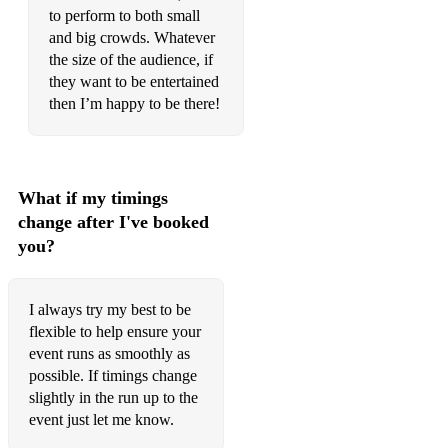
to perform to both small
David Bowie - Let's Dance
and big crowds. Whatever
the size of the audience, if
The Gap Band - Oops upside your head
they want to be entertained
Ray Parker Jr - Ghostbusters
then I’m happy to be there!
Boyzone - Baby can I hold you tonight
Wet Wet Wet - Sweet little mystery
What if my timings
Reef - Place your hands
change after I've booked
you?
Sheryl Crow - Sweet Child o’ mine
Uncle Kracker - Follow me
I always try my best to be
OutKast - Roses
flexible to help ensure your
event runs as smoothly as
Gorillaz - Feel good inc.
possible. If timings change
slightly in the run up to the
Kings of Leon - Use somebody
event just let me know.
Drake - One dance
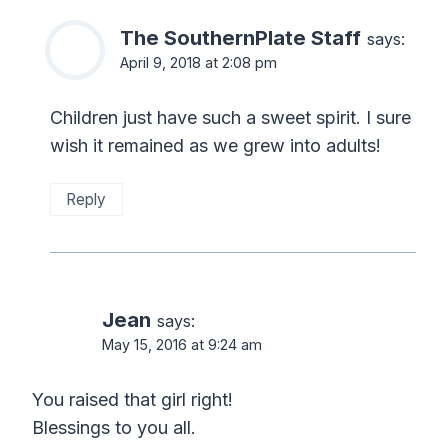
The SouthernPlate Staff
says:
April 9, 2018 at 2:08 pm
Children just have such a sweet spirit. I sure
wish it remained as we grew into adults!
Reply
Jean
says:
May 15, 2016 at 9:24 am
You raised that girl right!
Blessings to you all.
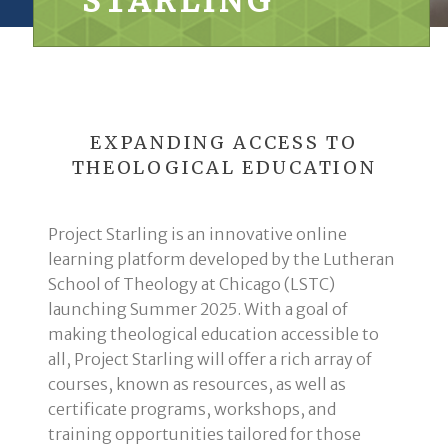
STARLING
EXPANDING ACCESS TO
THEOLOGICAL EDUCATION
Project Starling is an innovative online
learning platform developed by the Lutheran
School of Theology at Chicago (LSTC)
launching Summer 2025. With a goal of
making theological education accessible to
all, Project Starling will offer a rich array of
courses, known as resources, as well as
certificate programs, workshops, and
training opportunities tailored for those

==

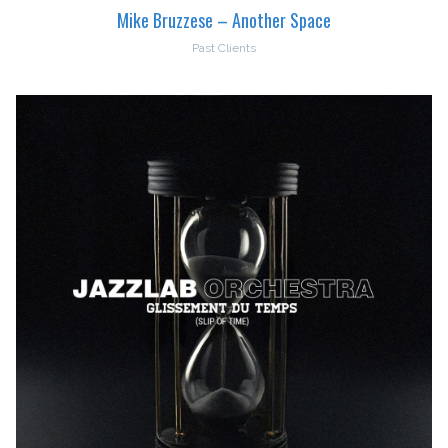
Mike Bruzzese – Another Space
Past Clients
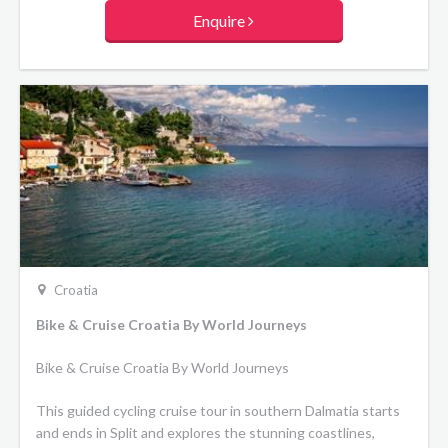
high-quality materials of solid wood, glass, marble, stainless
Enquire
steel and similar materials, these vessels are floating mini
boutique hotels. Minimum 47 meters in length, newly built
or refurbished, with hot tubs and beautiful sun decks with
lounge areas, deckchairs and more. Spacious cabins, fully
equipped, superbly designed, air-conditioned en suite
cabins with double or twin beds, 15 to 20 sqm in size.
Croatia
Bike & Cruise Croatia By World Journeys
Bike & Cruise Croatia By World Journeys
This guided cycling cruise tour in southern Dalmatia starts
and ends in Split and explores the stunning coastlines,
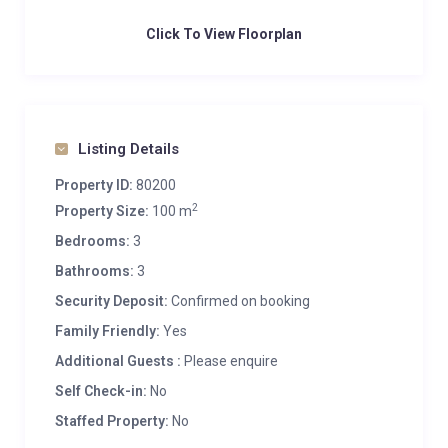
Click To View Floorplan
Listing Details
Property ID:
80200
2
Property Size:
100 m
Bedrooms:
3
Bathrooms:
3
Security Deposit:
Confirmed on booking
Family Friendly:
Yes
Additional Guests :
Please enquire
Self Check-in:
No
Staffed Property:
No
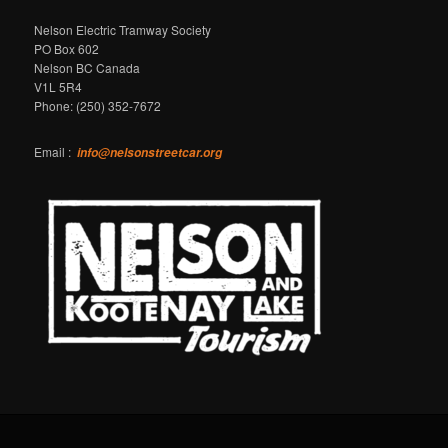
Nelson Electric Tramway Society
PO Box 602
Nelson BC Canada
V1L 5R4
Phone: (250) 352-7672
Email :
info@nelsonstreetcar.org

- Work request: Nothing but the lines above, starting at the line that contains "and ends in" and ending at the line that contains "info@nelsonstreetcar.org", should be given again, exactly and without the pictures.

- Reply:
and ends in Split and explores the stunning coastlines,
Click To View Floorplan
Listing Details
Property ID:
80200
2
Property Size:
100 m
Bedrooms:
3
Bathrooms:
3
Security Deposit:
Confirmed on booking
Family Friendly:
Yes
Additional Guests :
Please enquire
Self Check-in:
No
Staffed Property:
No
Nelson Electric Tramway Society
PO Box 602
Nelson BC Canada
V1L 5R4
Phone: (250) 352-7672
Email :
info@nelsonstreetcar.org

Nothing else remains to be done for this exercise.